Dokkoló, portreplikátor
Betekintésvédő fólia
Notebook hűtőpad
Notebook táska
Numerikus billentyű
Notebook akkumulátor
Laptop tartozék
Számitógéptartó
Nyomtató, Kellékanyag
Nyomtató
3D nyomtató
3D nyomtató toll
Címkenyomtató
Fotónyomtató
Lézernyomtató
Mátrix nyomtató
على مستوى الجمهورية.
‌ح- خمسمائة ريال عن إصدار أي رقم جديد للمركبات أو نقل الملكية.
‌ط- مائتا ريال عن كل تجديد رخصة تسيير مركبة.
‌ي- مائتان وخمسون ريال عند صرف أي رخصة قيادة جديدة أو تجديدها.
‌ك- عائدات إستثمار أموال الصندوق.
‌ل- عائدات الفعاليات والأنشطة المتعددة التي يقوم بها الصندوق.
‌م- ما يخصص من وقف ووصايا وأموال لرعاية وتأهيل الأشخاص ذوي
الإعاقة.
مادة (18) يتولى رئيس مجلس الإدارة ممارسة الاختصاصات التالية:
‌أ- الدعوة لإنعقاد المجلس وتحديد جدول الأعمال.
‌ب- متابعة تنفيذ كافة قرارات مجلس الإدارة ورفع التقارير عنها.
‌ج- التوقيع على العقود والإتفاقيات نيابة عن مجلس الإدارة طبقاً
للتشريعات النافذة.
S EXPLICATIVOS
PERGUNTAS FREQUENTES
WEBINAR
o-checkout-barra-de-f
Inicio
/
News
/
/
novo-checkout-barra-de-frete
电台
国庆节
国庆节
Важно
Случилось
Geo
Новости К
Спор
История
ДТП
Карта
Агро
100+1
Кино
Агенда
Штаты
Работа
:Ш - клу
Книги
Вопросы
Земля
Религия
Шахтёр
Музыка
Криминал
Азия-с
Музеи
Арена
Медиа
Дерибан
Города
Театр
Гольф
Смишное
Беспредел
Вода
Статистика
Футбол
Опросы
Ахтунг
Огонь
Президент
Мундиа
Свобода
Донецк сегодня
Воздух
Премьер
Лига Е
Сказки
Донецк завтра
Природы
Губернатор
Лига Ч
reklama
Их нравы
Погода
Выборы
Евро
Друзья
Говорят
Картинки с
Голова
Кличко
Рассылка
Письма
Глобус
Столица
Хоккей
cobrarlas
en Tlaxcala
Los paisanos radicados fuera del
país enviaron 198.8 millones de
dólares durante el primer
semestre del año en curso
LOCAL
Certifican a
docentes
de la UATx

⁂

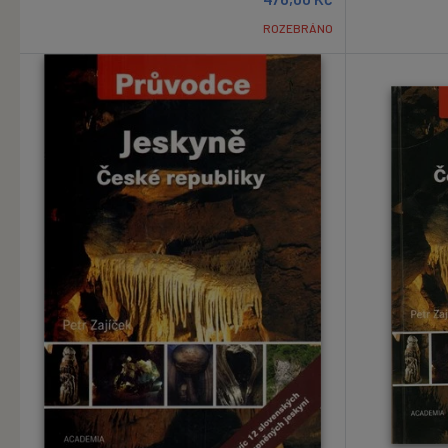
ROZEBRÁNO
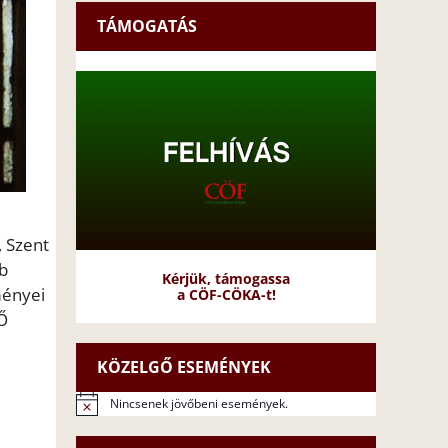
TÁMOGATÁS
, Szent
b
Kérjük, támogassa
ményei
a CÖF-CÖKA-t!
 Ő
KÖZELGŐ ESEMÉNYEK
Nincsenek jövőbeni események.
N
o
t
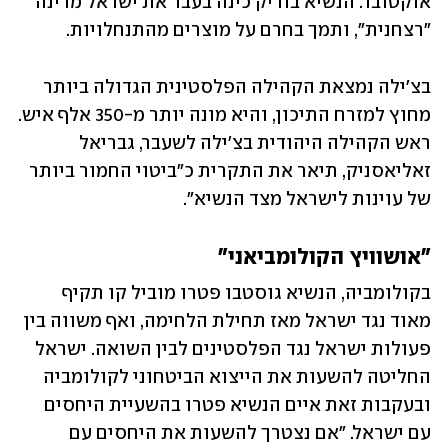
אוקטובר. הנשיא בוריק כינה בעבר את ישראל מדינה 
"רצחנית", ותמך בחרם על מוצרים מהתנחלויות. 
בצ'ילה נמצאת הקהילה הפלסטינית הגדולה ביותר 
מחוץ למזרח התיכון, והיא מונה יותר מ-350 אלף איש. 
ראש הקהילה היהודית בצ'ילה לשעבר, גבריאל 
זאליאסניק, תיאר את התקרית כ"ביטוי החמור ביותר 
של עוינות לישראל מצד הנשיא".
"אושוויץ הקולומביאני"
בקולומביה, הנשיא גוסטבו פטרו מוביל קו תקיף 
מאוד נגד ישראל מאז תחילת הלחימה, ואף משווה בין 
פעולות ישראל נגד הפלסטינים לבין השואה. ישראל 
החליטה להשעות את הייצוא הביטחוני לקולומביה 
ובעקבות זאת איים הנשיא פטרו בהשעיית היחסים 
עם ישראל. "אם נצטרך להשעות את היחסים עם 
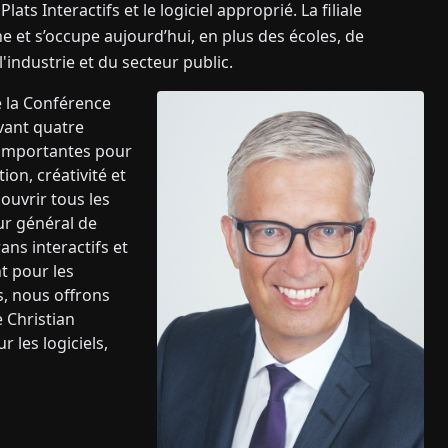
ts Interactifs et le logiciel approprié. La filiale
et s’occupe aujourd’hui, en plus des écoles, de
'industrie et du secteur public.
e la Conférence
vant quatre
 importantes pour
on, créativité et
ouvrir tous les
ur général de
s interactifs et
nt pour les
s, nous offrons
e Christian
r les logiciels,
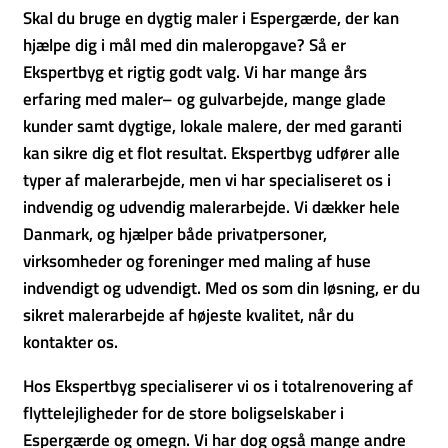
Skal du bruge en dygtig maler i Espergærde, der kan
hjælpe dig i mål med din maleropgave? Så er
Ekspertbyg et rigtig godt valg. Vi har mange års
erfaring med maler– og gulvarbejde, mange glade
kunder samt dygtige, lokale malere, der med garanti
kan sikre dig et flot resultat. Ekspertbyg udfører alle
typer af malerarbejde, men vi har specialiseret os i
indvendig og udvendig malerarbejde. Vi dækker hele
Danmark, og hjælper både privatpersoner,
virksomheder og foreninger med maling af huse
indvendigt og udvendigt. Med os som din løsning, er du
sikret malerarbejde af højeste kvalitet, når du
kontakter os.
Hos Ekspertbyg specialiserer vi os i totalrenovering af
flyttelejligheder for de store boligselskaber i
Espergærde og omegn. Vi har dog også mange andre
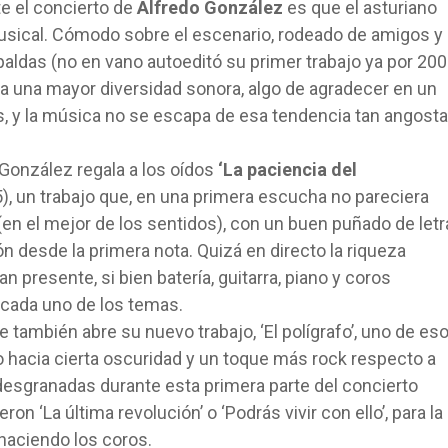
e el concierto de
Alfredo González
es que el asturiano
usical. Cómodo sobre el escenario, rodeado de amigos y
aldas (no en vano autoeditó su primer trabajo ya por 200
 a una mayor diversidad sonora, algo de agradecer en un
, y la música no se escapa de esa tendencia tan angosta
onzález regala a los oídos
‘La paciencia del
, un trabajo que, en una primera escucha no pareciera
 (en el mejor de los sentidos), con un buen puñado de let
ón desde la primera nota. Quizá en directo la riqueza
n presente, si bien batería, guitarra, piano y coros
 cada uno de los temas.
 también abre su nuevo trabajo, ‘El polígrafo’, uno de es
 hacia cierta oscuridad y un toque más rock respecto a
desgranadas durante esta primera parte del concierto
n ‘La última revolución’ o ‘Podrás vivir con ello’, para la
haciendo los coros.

⁂

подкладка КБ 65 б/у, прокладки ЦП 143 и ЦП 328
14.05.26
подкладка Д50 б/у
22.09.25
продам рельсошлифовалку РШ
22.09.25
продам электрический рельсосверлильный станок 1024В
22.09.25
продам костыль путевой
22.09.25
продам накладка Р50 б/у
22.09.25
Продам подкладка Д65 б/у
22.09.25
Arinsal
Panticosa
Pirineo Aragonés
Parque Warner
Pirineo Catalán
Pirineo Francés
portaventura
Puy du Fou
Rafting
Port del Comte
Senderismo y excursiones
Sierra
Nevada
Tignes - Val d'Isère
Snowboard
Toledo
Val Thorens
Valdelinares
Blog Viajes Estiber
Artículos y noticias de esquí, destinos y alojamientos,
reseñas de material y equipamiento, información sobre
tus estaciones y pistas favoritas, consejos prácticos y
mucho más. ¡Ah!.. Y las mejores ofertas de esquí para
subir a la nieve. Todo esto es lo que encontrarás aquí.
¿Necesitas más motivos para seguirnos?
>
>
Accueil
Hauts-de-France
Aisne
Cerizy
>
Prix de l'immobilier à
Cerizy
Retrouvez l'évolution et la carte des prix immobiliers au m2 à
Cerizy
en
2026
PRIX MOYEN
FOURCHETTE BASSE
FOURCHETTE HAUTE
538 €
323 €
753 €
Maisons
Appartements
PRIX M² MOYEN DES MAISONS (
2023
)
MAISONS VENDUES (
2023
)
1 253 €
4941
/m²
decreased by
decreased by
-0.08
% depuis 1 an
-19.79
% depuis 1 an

⁂

What you need to do:
Those lines of the records above that run from the one containing "indvendigt og udvendigt." through the one containing "haciendo los coros." should be returned exactly, with no pictures among them.

Expected output:
indvendigt og udvendigt. Med os som din løsning, er du
sikret malerarbejde af højeste kvalitet, når du
kontakter os.
Hos Ekspertbyg specialiserer vi os i totalrenovering af
flyttelejligheder for de store boligselskaber i
Espergærde og omegn. Vi har dog også mange andre
e el concierto de
Alfredo González
es que el asturiano
usical. Cómodo sobre el escenario, rodeado de amigos y
aldas (no en vano autoeditó su primer trabajo ya por 200
 a una mayor diversidad sonora, algo de agradecer en un
, y la música no se escapa de esa tendencia tan angosta
onzález regala a los oídos
‘La paciencia del
, un trabajo que, en una primera escucha no pareciera
 (en el mejor de los sentidos), con un buen puñado de let
ón desde la primera nota. Quizá en directo la riqueza
n presente, si bien batería, guitarra, piano y coros
 cada uno de los temas.
 también abre su nuevo trabajo, ‘El polígrafo’, uno de es
 hacia cierta oscuridad y un toque más rock respecto a
desgranadas durante esta primera parte del concierto
n ‘La última revolución’ o ‘Podrás vivir con ello’, para la
haciendo los coros.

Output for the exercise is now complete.